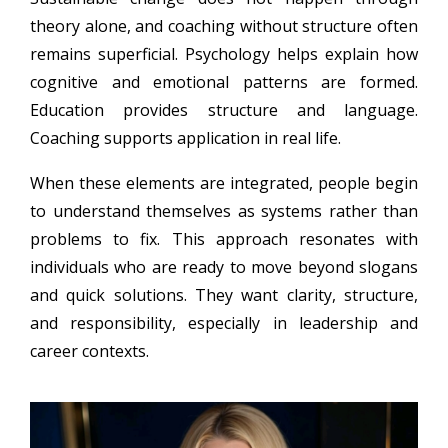
theory alone, and coaching without structure often
remains superficial. Psychology helps explain how
cognitive and emotional patterns are formed.
Education provides structure and language.
Coaching supports application in real life.
When these elements are integrated, people begin
to understand themselves as systems rather than
problems to fix. This approach resonates with
individuals who are ready to move beyond slogans
and quick solutions. They want clarity, structure,
and responsibility, especially in leadership and
career contexts.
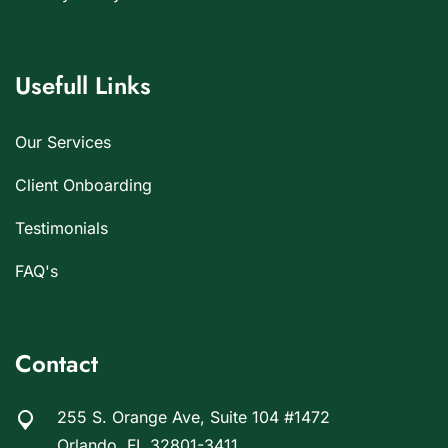
Usefull Links
Our Services
Client Onboarding
Testimonials
FAQ's
Contact
255 S. Orange Ave, Suite 104 #1472
Orlando, FL 32801-3411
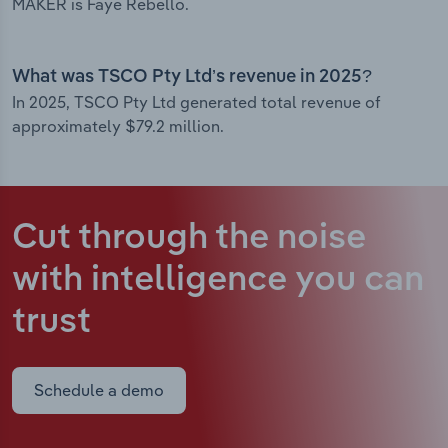
MAKER is Faye Rebello.
What was TSCO Pty Ltd’s revenue in 2025?
In 2025, TSCO Pty Ltd generated total revenue of
approximately $79.2 million.
Cut through the noise
with intelligence
you can
trust
Schedule a demo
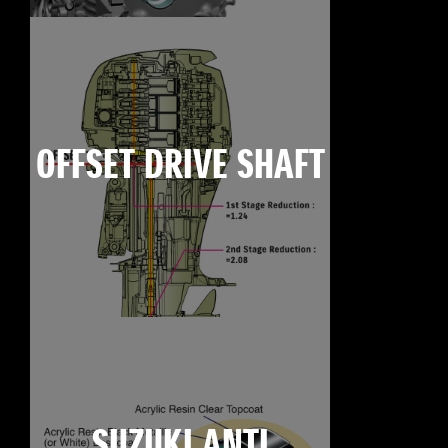
OFFSET DRIVE SHAFT
SUZUKI ANTI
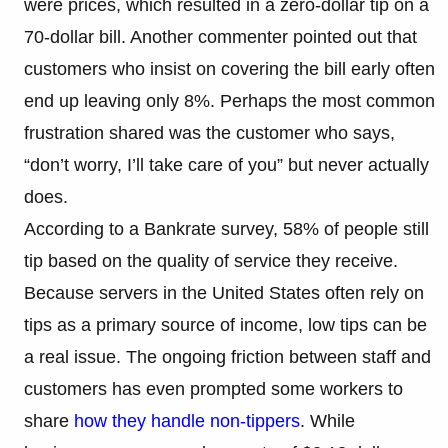
were prices, which resulted in a zero-dollar tip on a
70-dollar bill. Another commenter pointed out that
customers who insist on covering the bill early often
end up leaving only 8%. Perhaps the most common
frustration shared was the customer who says,
“don’t worry, I’ll take care of you” but never actually
does.
According to a Bankrate survey, 58% of people still
tip based on the quality of service they receive.
Because servers in the United States often rely on
tips as a primary source of income, low tips can be
a real issue. The ongoing friction between staff and
customers has even prompted some workers to
share
how they handle non-tippers
. While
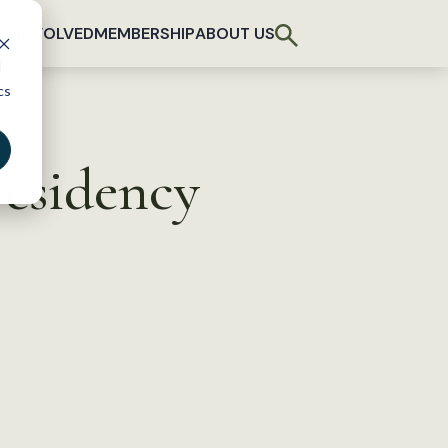
T INVOLVED
MEMBERSHIP
ABOUT US
d
cs
residency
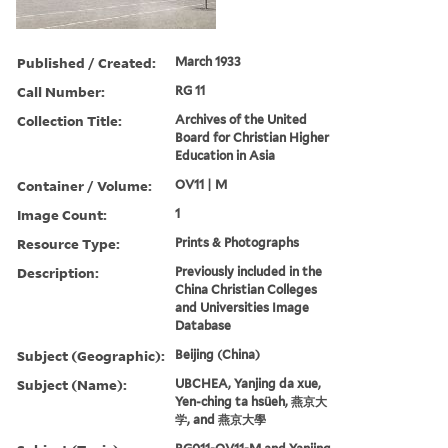
Published / Created:
March 1933
Call Number:
RG 11
Collection Title:
Archives of the United
Board for Christian Higher
Education in Asia
Container / Volume:
OV11 | M
Image Count:
1
Resource Type:
Prints & Photographs
Description:
Previously included in the
China Christian Colleges
and Universities Image
Database
Subject (Geographic):
Beijing (China)
Subject (Name):
UBCHEA, Yanjing da xue,
Yen-ching ta hsüeh, 燕京大
学, and 燕京大學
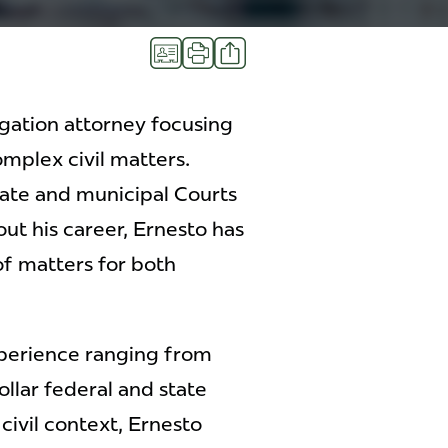
Share
vCard
Print
igation attorney focusing
omplex civil matters.
state and municipal Courts
t his career, Ernesto has
f matters for both
xperience ranging from
llar federal and state
civil context, Ernesto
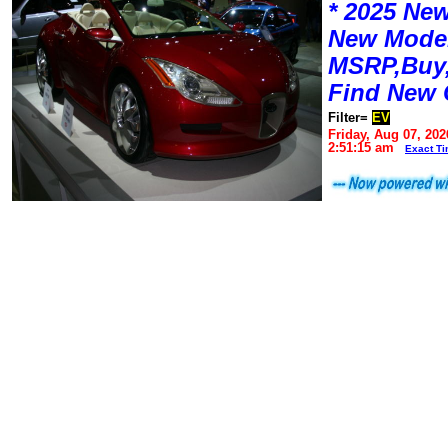
* 2025 New
New Mode
MSRP,Buy,
Find New 
Filter=
EV
Friday, Aug 07, 202
2:51:15 am
Exact T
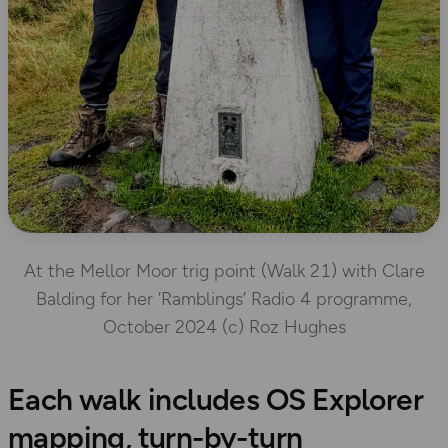
At the Mellor Moor trig point (Walk 21) with Clare
Balding for her ‘Ramblings’ Radio 4 programme,
October 2024 (c) Roz Hughes
Each walk includes OS Explorer
mapping, turn-by-turn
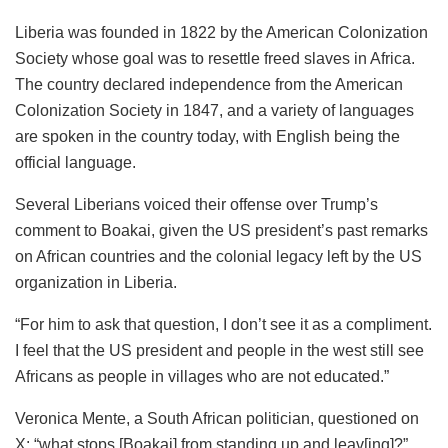
Liberia was founded in 1822 by the American Colonization
Society whose goal was to resettle freed slaves in Africa.
The country declared independence from the American
Colonization Society in 1847, and a variety of languages
are spoken in the country today, with English being the
official language.
Several Liberians voiced their offense over Trump’s
comment to Boakai, given the US president’s past remarks
on African countries and the colonial legacy left by the US
organization in Liberia.
“For him to ask that question, I don’t see it as a compliment.
I feel that the US president and people in the west still see
Africans as people in villages who are not educated.”
Veronica Mente, a South African politician, questioned on
X: “what stops [Boakai] from standing up and leav[ing]?”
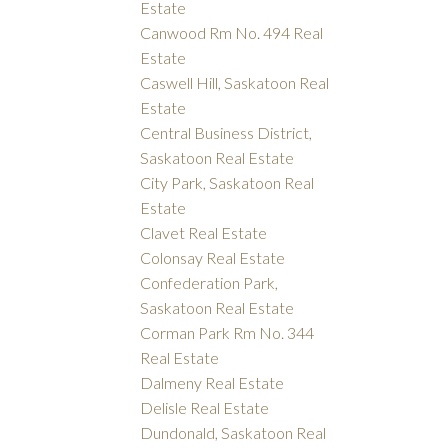
Estate
Canwood Rm No. 494 Real
Estate
Caswell Hill, Saskatoon Real
Estate
Central Business District,
Saskatoon Real Estate
City Park, Saskatoon Real
Estate
Clavet Real Estate
Colonsay Real Estate
Confederation Park,
Saskatoon Real Estate
Corman Park Rm No. 344
Real Estate
Dalmeny Real Estate
Delisle Real Estate
Dundonald, Saskatoon Real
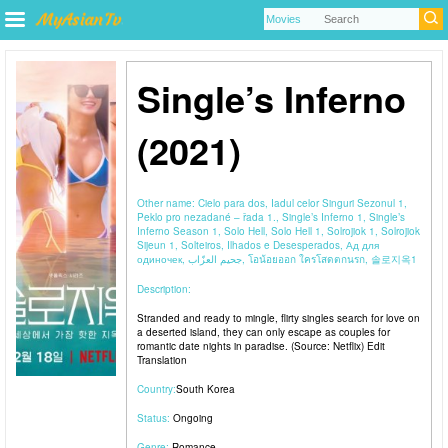
Single’s Inferno
(2021)
Other name:
Cielo para dos, Iadul celor Singuri Sezonul 1,
Peklo pro nezadané – řada 1., Single’s Inferno 1, Single’s
Inferno Season 1, Solo Hell, Solo Hell 1, Solrojiok 1, Solrojiok
Sijeun 1, Solteiros, Ilhados e Desesperados, Ад для
одиночек, جحيم العزّاب, โอน้อยออก ใครโสดตกนรก, 솔로지옥1
Description:
Stranded and ready to mingle, flirty singles search for love on
a deserted island, they can only escape as couples for
romantic date nights in paradise. (Source: Netflix) Edit
Translation
Country:
South Korea
Status:
Ongoing
Genre:
Romance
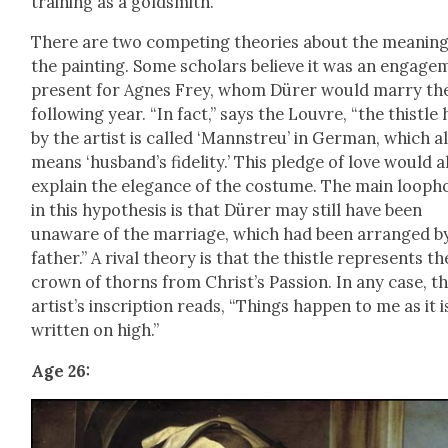
train­ing as a gold­smith.”
There are two com­pet­ing the­o­ries about the mean­ing
the paint­ing. Some schol­ars believe it was an engage
present for Agnes Frey, whom Dür­er would mar­ry th
fol­low­ing year. “In fact,” says the Lou­vre, “the this­tle
by the artist is called ‘Mannstreu’ in Ger­man, which a
means ‘hus­band’s fideli­ty.’ This pledge of love would a
explain the ele­gance of the cos­tume. The main loop­h
in this hypoth­e­sis is that Dür­er may still have been
unaware of the mar­riage, which had been arranged by
father.” A rival the­o­ry is that the this­tle rep­re­sents th
crown of thorns from Christ’s Pas­sion. In any case, t
artist’s inscrip­tion reads, “Things hap­pen to me as it i
writ­ten on high.”
Age 26:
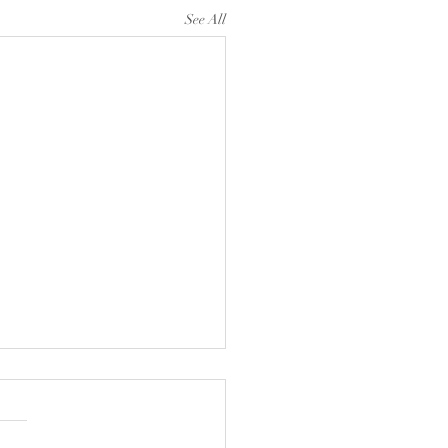
See All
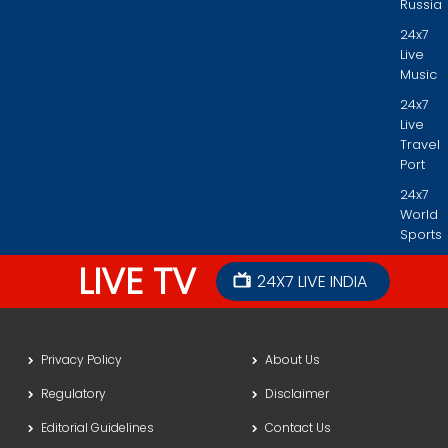
Russia
24x7
Live
Music
24x7
Live
Travel
Port
24x7
World
Sports
LIVE TV
24X7 LIVE INDIA
Privacy Policy
About Us
Regulatory
Disclaimer
Editorial Guidelines
Contact Us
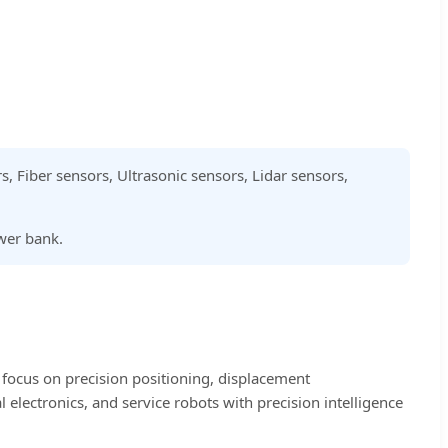
rs, Fiber sensors, Ultrasonic sensors, Lidar sensors,
ower bank.
 focus on precision positioning, displacement
electronics, and service robots with precision intelligence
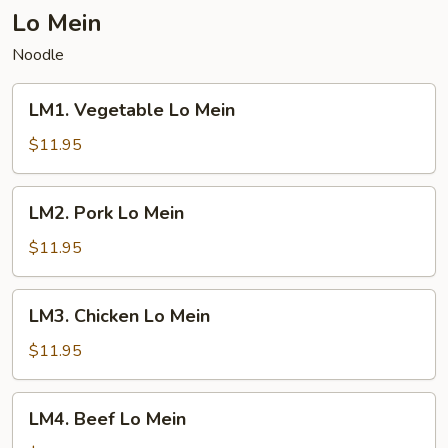
Lo Mein
Noodle
LM1.
LM1. Vegetable Lo Mein
Vegetable
Lo
$11.95
Mein
LM2.
LM2. Pork Lo Mein
Pork
Lo
$11.95
Mein
LM3.
LM3. Chicken Lo Mein
Chicken
Lo
$11.95
Mein
LM4.
LM4. Beef Lo Mein
Beef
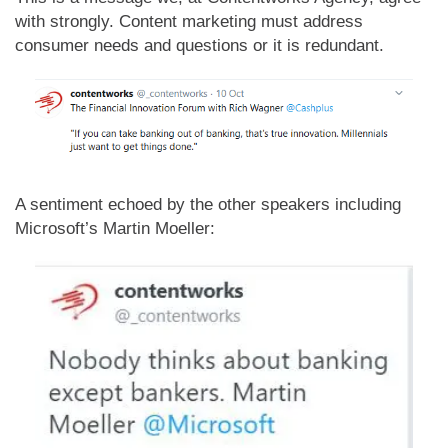
with strongly. Content marketing must address
consumer needs and questions or it is redundant.
A sentiment echoed by the other speakers including
Microsoft’s Martin Moeller:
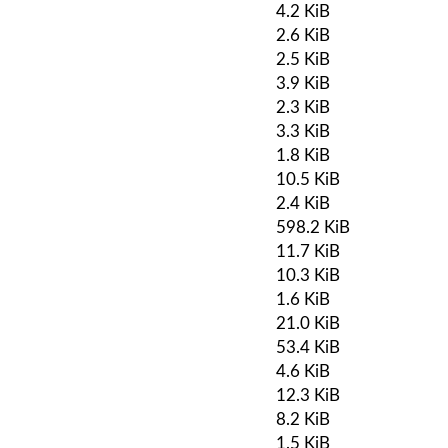
4.2 KiB
2.6 KiB
2.5 KiB
3.9 KiB
2.3 KiB
3.3 KiB
1.8 KiB
10.5 KiB
2.4 KiB
598.2 KiB
11.7 KiB
10.3 KiB
1.6 KiB
21.0 KiB
53.4 KiB
4.6 KiB
12.3 KiB
8.2 KiB
1.5 KiB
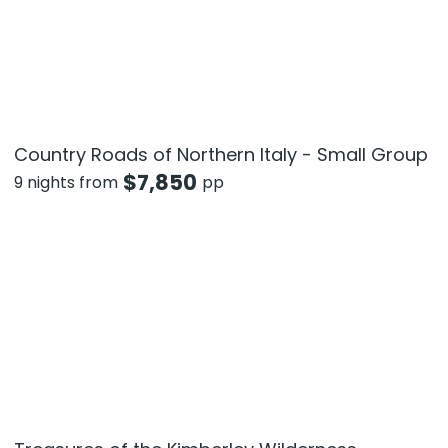
Country Roads of Northern Italy - Small Group
$
7,850
9 nights from
pp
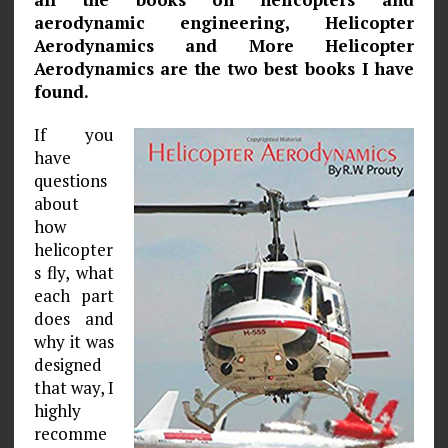
aerodynamic engineering, Helicopter
Aerodynamics and More Helicopter
Aerodynamics are the two best books I have
found.
If you
have
questions
about
how
helicopter
s fly, what
each part
does and
why it was
designed
that way, I
highly
recomme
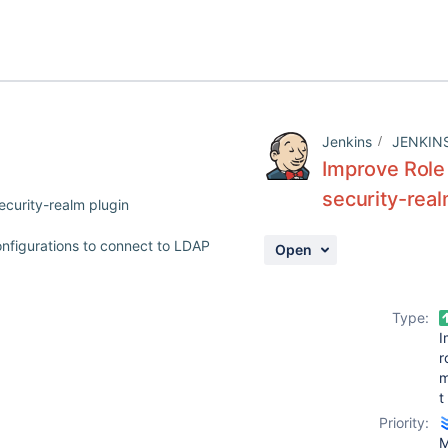
Jenkins
JENKIN
Improve Role 
security-real
ecurity-realm plugin
onfigurations to connect to LDAP
Open
Type:
I
r
t
Priority:
M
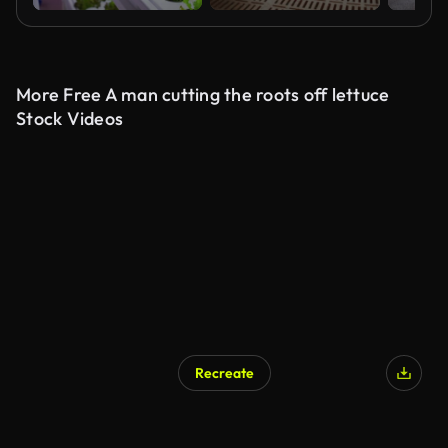
More Free A man cutting the roots off lettuce
Stock Videos
Recreate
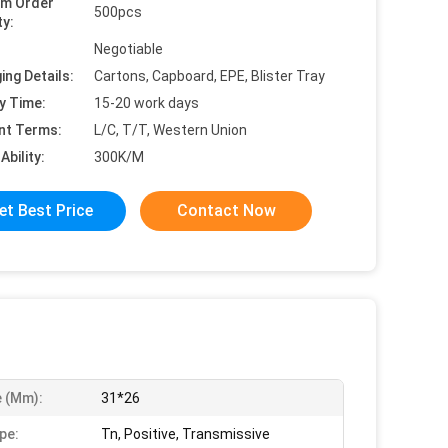
um Order
500pcs
ty:
Negotiable
ing Details:
Cartons, Capboard, EPE, Blister Tray
y Time:
15-20 work days
nt Terms:
L/C, T/T, Western Union
Ability:
300K/M
et Best Price
Contact Now
e (mm):
31*26
pe:
Tn, Positive, Transmissive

**PROBLEM DETAILS**. Above are the records; repeat their lines from the first through the line containing "and responsibility, especially", and leave out each picture.

**TASK OUTPUT**.
theory alone, and coaching without structure often
remains superficial. Psychology helps explain how
cognitive and emotional patterns are formed.
Education provides structure and language.
Coaching supports application in real life.
When these elements are integrated, people begin
to understand themselves as systems rather than
problems to fix. This approach resonates with
individuals who are ready to move beyond slogans
and quick solutions. They want clarity, structure,
and responsibility, especially in leadership and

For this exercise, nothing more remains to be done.